▶ Instructions to follow: Once you find the line with "Pomagamy przejść przez" in the entries below, return exactly every line from it through the line with "1M Serisi Entegreler".

▶ Material provided:
_ _ _ _ _

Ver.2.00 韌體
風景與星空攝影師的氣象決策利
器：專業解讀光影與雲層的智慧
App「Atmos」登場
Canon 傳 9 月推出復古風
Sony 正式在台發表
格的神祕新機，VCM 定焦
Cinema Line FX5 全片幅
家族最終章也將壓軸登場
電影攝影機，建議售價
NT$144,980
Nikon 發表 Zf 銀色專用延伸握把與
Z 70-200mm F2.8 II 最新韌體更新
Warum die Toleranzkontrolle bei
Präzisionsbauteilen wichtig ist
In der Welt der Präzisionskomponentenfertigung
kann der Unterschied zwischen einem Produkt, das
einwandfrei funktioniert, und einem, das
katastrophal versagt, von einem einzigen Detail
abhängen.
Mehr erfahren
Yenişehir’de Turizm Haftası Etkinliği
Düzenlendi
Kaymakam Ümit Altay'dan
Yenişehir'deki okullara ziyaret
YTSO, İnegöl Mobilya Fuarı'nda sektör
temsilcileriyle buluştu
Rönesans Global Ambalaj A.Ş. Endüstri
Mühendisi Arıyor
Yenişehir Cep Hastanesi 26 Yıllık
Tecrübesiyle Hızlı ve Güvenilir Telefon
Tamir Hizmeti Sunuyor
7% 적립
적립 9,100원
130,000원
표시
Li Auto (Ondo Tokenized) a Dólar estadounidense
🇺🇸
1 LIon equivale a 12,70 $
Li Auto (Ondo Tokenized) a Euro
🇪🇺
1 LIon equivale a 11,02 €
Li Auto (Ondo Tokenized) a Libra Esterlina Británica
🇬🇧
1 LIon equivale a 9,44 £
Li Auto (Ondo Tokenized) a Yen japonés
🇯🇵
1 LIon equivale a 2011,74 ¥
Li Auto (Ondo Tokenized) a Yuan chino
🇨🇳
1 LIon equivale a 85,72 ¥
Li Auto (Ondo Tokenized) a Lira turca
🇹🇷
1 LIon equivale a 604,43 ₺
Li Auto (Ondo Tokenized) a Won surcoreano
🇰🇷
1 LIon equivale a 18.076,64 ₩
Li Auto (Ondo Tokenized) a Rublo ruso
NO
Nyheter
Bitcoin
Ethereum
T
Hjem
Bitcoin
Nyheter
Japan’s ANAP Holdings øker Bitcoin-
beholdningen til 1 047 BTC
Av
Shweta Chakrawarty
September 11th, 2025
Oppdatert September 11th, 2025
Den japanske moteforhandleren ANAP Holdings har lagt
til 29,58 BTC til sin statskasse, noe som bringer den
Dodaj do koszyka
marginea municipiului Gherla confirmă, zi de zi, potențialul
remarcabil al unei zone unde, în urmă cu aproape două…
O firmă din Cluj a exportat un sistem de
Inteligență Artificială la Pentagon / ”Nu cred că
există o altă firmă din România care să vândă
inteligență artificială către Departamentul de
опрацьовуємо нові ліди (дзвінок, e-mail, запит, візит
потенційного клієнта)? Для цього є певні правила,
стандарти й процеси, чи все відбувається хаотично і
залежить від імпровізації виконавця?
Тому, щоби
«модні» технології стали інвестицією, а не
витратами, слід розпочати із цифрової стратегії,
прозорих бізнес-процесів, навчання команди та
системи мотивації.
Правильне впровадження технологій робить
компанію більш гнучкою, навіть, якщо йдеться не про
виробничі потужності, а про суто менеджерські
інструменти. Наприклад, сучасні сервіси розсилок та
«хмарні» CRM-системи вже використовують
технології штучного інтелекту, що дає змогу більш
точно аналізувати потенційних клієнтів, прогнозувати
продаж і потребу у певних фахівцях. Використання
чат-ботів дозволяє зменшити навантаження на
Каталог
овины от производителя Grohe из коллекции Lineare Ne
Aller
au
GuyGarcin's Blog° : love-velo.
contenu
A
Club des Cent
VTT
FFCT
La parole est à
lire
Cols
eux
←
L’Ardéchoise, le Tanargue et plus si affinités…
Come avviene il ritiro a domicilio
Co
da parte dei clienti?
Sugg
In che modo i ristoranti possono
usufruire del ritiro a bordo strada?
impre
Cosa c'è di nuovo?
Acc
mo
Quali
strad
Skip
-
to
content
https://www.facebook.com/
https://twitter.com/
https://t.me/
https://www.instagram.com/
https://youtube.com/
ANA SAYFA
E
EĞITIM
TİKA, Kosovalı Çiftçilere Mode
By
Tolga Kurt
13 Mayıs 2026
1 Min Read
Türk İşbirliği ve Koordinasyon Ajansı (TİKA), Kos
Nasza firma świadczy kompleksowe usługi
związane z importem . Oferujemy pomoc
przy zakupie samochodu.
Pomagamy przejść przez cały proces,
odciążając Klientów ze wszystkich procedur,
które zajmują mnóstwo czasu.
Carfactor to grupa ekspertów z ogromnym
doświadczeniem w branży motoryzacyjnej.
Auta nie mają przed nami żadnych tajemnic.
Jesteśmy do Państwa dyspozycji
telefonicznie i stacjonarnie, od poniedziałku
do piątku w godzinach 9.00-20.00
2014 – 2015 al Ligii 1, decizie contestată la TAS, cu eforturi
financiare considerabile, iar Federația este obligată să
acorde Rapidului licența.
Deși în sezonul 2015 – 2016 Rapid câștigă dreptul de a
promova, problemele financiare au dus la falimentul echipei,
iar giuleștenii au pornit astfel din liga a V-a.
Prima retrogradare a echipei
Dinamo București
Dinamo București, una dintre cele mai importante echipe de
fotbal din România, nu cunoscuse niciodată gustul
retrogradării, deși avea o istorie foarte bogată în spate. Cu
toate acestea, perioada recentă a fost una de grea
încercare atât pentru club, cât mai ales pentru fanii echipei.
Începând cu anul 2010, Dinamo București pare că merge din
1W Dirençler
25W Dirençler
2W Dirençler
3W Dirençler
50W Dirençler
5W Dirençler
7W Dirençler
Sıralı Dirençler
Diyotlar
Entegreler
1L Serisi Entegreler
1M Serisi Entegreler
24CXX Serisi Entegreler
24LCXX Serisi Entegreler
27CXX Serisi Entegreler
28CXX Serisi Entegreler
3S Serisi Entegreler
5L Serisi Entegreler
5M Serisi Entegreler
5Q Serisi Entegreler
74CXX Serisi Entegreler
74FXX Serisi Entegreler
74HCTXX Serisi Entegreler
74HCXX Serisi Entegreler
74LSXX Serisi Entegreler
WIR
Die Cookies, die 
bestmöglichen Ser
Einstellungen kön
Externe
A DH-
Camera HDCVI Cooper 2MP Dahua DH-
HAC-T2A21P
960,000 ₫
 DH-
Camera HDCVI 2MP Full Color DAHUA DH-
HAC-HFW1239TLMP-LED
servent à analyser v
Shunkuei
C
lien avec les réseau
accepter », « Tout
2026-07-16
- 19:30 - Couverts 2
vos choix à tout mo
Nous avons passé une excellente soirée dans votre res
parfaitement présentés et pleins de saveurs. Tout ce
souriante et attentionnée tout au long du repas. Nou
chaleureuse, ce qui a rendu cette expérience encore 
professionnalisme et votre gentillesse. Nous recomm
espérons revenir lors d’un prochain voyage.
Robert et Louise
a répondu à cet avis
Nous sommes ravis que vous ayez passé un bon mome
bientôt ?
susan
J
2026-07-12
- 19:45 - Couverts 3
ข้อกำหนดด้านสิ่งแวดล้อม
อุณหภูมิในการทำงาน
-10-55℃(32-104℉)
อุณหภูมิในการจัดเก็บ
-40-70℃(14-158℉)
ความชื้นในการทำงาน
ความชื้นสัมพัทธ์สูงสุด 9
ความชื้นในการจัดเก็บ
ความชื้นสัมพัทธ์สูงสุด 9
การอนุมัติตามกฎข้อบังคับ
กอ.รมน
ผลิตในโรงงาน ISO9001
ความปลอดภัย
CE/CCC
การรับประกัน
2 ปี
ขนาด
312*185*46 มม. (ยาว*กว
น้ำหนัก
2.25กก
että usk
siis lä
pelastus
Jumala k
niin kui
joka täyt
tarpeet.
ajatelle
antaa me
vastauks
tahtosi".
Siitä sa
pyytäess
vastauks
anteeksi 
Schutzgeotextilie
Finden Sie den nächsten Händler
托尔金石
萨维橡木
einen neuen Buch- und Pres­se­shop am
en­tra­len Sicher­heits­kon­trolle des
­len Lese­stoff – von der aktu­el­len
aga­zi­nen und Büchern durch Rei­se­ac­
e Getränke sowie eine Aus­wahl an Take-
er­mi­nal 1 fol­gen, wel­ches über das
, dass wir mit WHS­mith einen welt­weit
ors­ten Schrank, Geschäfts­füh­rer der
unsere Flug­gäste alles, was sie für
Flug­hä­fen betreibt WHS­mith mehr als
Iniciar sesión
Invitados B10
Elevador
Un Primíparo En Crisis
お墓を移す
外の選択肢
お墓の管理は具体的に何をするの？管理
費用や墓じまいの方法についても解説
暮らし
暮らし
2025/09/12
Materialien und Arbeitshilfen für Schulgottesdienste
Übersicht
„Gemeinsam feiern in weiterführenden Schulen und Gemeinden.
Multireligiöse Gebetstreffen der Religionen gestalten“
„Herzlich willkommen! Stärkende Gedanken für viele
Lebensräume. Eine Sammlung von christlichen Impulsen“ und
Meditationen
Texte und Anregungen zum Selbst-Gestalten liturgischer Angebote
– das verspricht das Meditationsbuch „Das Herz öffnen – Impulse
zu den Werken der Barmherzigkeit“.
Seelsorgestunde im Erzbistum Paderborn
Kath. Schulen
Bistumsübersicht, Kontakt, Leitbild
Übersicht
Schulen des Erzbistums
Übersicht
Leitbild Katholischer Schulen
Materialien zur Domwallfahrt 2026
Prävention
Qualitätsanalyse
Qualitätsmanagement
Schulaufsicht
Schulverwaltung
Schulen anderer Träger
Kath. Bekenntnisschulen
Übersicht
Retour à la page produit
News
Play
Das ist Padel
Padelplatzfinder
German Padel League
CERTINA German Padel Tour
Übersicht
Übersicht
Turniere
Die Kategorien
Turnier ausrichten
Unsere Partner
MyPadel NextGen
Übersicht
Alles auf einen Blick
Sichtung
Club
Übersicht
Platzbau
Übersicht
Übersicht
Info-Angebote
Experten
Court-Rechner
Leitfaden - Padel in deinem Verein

_ _ _ _ _

▶ Expected answer:
Pomagamy przejść przez cały proces,
odciążając Klientów ze wszystkich procedur,
które zajmują mnóstwo czasu.
Carfactor to grupa ekspertów z ogromnym
doświadczeniem w branży motoryzacyjnej.
Auta nie mają przed nami żadnych tajemnic.
Jesteśmy do Państwa dyspozycji
telefonicznie i stacjonarnie, od poniedziałku
do piątku w godzinach 9.00-20.00
2014 – 2015 al Ligii 1, decizie contestată la TAS, cu eforturi
financiare considerabile, iar Federația este obligată să
acorde Rapidului licența.
Deși în sezonul 2015 – 2016 Rapid câștigă dreptul de a
promova, problemele financiare au dus la falimentul echipei,
iar giuleștenii au pornit astfel din liga a V-a.
Prima retrogradare a echipei
Dinamo București
Dinamo București, una dintre cele mai importante echipe de
fotbal din România, nu cunoscuse niciodată gustul
retrogradării, deși avea o istorie foarte bogată în spate. Cu
toate acestea, perioada recentă a fost una de grea
încercare atât pentru club, cât mai ales pentru fanii echipei.
Începând cu anul 2010, Dinamo București pare că merge din
1W Dirençler
25W Dirençler
2W Dirençler
3W Dirençler
50W Dirençler
5W Dirençler
7W Dirençler
Sıralı Dirençler
Diyotlar
Entegreler
1L Serisi Entegreler
1M Serisi Entegreler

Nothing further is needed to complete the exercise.